Piala Dunia: Keputusan arbitrase menjelaskan mengapa Bellingham lolos dari pengusiran berdasarkan Hukum Vini Jr

Bellingham põe mão na boca em discussão

Bellingham põe mão na boca em discussão - reprodução

Gelandang Inggris Jude Bellingham tidak diperingatkan bahkan setelah menutup mulutnya di lapangan saat bermain imbang tanpa gol melawan Ghana, Selasa lalu, di Piala Dunia. Situasi tersebut menimbulkan pertanyaan tentang penerapan apa yang disebut Hukum Vini Jr., namun keputusan arbitrase didasarkan pada analisis konteks spesifik dialog.

Memahami peraturan FIFA yang menginspirasi Hukum Vini Jr.

Pedoman terbaru dari Federasi Sepak Bola Internasional (FIFA) menetapkan sanksi bagi atlet yang menutup mulut saat terjadi gesekan, perdebatan sengit, atau provokasi di lapangan. Langkah ini bertujuan untuk mencegah kemungkinan serangan verbal luput dari perhatian pengambilan gambar dan tim wasit, mengupayakan transparansi yang lebih besar, dan mengekang rasisme dalam sepak bola.
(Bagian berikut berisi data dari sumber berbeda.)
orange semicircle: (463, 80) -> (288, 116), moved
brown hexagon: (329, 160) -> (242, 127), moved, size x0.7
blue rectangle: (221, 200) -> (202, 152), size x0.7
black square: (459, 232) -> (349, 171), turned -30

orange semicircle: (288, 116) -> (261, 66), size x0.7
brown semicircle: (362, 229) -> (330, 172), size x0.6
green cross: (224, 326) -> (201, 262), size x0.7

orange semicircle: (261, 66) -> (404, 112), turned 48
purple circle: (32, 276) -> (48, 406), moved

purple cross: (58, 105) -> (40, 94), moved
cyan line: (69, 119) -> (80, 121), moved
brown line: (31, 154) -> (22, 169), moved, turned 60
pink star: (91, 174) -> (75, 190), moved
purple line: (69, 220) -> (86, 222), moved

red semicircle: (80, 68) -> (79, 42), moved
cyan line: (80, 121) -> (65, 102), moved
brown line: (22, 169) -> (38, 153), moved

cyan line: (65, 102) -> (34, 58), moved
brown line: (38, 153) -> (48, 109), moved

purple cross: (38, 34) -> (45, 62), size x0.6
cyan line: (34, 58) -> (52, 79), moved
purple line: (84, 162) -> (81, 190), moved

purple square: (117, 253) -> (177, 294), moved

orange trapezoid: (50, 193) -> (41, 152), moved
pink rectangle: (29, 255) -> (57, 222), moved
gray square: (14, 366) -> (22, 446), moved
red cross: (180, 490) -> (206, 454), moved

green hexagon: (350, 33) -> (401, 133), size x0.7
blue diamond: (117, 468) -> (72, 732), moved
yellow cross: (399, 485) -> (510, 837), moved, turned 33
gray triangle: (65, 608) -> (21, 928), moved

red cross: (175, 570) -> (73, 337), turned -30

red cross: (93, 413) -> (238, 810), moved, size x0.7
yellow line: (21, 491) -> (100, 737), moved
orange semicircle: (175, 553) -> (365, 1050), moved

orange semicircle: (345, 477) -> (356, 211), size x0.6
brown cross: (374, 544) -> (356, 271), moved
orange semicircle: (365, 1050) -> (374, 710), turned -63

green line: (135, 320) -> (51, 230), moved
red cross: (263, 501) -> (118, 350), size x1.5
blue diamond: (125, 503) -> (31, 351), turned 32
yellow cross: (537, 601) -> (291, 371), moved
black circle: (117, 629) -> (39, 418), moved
Kekhasan episode yang melibatkan Bellingham di lapangan

Menutup mulut saja tidak langsung menyebabkan pengusiran. Pada laga melawan Bellingham, dialog dengan pemain Jordan Ayew tidak bersifat konfrontasi sehingga berujung pada keputusan untuk tidak mengeluarkan kartu merah kepada atlet Inggris tersebut.

Penafsiran kaidah tersebut terletak pada sifat isyarat dan tujuannya. Contoh nyata adalah pengusiran Miguel Almirón, striker Paraguay, dalam pertandingan melawan Turki. Dia dihukum dengan kartu merah langsung, setelah analisis VAR, karena menutup mulut saat berdebat sengit dengan lawan.

Bahkan sebelum kompetisi dimulai, presiden komite arbitrase FIFA, Pierluigi Collina, sudah merinci bagaimana aturan baru itu akan diterapkan.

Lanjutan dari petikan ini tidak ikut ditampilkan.